Molecular cloning and sequencing

The Aldolase gene region was amplified from wild-type and M4 genomic DNA by PCR, using primers specific to exons 1–3, 3–7, and 8–10. These PCR products were sequenced with the PCR primers as well as additional sequencing primers. Aldolase cDNA clone LD37852 was acquired from the Drosophila Genome Resource Center (DGRC), the insert was cloned into a mini-white marked pUAS plasmid and integrated on the second chromosome using standard ψC31 mediated integration techniques (Groth et al., 2004; Bischof et al., 2007).

ATP Assays

Flies were shifted to 28°C two days post-eclosion. After 5 days, flies were snap-frozen on dry ice. 8 thoraces were ground in 6M Guanidine-HCl, in duplicate, followed by two freeze-thaw cycles in liquid nitrogen and boiling for 3 minutes.

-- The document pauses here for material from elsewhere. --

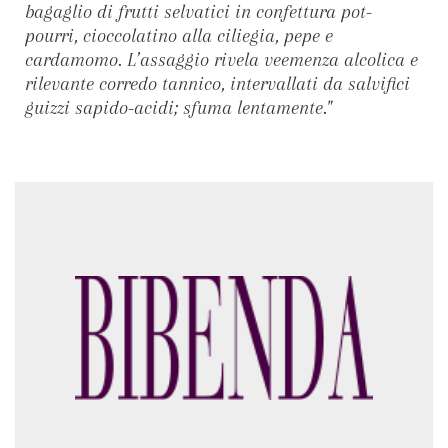
bagaglio di frutti selvatici in confettura pot-
pourri, cioccolatino alla ciliegia, pepe e
cardamomo. L’assaggio rivela veemenza alcolica e
rilevante corredo tannico, intervallati da salvifici
guizzi sapido-acidi; sfuma lentamente."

Debris was removed by centrifugation at 14k at 4C. Supernatants were diluted 1:20 in 100mM Tris, 4mM EDTA, pH 7.8 for protein assay (in triplicate), and 1:300 for ATP assay (in triplicate) using the bioluminescence Molecular Probes ATP Determination Kit (A22066), following the manufacturers recommendations. Plates were read on a Biotek multimode microplate reader, and luminescence values were normalized by protein content. Means and standard errors of the means were determined from normalized values. Statistical significance was determined using a two tailed student’s t- test.

Western blot analysis

Six-day old flies maintained at 28°C were snap frozen in liquid nitrogen, and heads were separated from bodies by centrifugation. Approximately 10 heads were ground in PBS 0.1% Triton-X with protease inhibitors using a mechanized kontex pestle on ice. Debris was removed by centrifugation at 14,000 rpm at 4° C. 30μg of extracted protein were resolved via 10% SDS/PAGE, and transferred to PVDF membranes. Membranes were cut and appropriate regions were probed using primary antbodies: rabbit polyclonal anti-Aldoase (Cell Signalling #3188, 1:1,000) and rabbit polyclonal anti-Tpi (Proteintech Group #10713, 1:1,000), and secondary antibody: IRDye 800CW donkey anti-rabbit (Li-Cor, 1:20,000). Membranes were scanned using a Li-Cor Odyssey™ infrared laser scanner.

Results

Mapping and molecular identification of a new mutant exhibiting age-dependent neurodegeneration

To identify new mutants manifesting neurodegeneration, we re-screened our collection of ts- paralytic mutants by direct histological analysis. This screen revealed that m4, a recessive mutation on the third chromosome, exhibited progressive, age-dependent neurodegeneration (vacuolar pathology in central brain and optic lobes). These phenotypes are associated with a lifespan defect that reduces the survival midpoint at 29°C from 30 days to 10 days (see below).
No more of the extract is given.